Die Auffassung des Bundesfinanzhofs, dass die Beschwerde unstatthaft und deshalb zu verwerfen sei, weil die Kostenentscheidung des Finanzgerichts mit ordentlichen Rechtsmitteln nicht angegriffen werden könne und deshalb dagegen, selbst wenn sie bewusst und greifbar gesetzeswidrig wäre - was der Bundesfinanzhof, aus seiner Sicht konsequent, nicht weiter prüft -, auch die außerordentliche Beschwerde nicht gegeben sei, verletzt die Beschwerdeführerin nicht in ihrem Anspruch auf Gewährung effektiven Rechtsschutzes und ist auch nicht willkürlich. In dem Plenumsbeschluss des Bundesverfassungsgerichts vom 30. April 2003 (BVerfGE 107, 395) ist geklärt, dass Rechtsbehelfe in der geschriebenen Rechtsordnung geregelt und in ihren Voraussetzungen für die Bürger erkennbar sein müssen. Es verstößt daher gegen die verfassungsrechtlichen Anforderungen an die Rechtsmittelklarheit, wenn von der Rechtsprechung außerordentliche Rechtsbehelfe außerhalb des geschriebenen Rechts geschaffen werden, um tatsächliche oder vermeintliche Lücken im bisherigen Rechtsschutzsystem zu schließen (BVerfGE 107, 395 <416>). Diesen verfassungsrechtlichen Vorgaben entspricht der Beschluss des Bundesfinanzhofs.

Soweit sich die Verfassungsbeschwerde gegen den Beschluss des Finanzgerichts über die Kostenverteilung richtet, ist sie unzulässig, da sie nicht darlegt, worin die behauptete bewusste und greifbare Gesetzeswidrigkeit der Kostenentscheidung liegen soll.
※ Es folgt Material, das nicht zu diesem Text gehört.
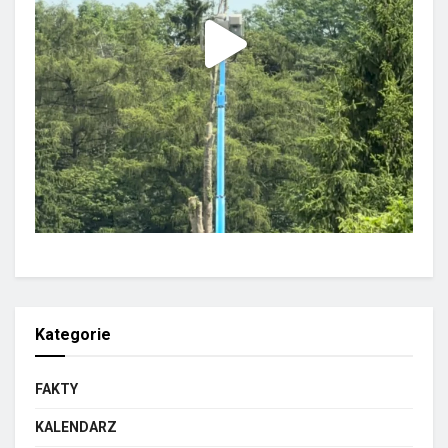
Kategorie
FAKTY
KALENDARZ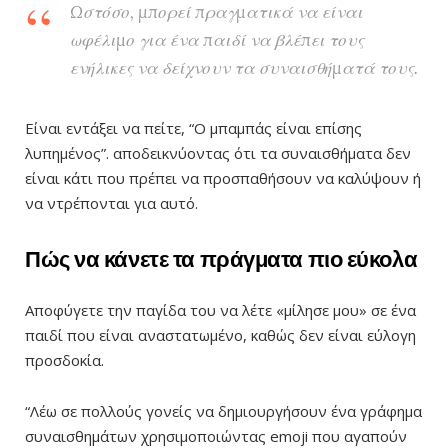
Ωστόσο, μπορεί πραγματικά να είναι
ωφέλιμο για ένα παιδί να βλέπει τους
ενήλικες να δείχνουν τα συναισθήματά τους.
Είναι εντάξει να πείτε, “Ο μπαμπάς είναι επίσης
λυπημένος”. αποδεικνύοντας ότι τα συναισθήματα δεν
είναι κάτι που πρέπει να προσπαθήσουν να καλύψουν ή
να ντρέπονται για αυτό.
Πώς να κάνετε τα πράγματα πιο εύκολα
Αποφύγετε την παγίδα του να λέτε «μίλησε μου» σε ένα
παιδί που είναι αναστατωμένο, καθώς δεν είναι εύλογη
προσδοκία.
“Λέω σε πολλούς γονείς να δημιουργήσουν ένα γράφημα
συναισθημάτων χρησιμοποιώντας emoji που αγαπούν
Im Übrigen ist auch nicht erkennbar, dass eine gerichtliche Kostenentscheidung, selbst wenn sie im Hinblick auf die getroffene Kostenverteilung greifbar gesetzeswidrig wäre, zu den Fällen zählt, in denen der allgemeine Justizgewährungsanspruch (Art. 2 Abs. 1, Art. 20 Abs. 3 GG) weitergehenden Rechtsschutz gebietet, weil es sich um eine erstmalige Verletzung von Verfahrensgrundrechten durch ein Gericht handelte (vgl. BVerfGE 107, 395 <407>) und deshalb mangels eines solchen Rechtsbehelfs die Rechtsschutzlage defizitär wäre.

Von einer weiteren Begründung wird abgesehen (§ 93 d Abs. 1 Satz 3 BVerfGG).

Diese Entscheidung ist unanfechtbar.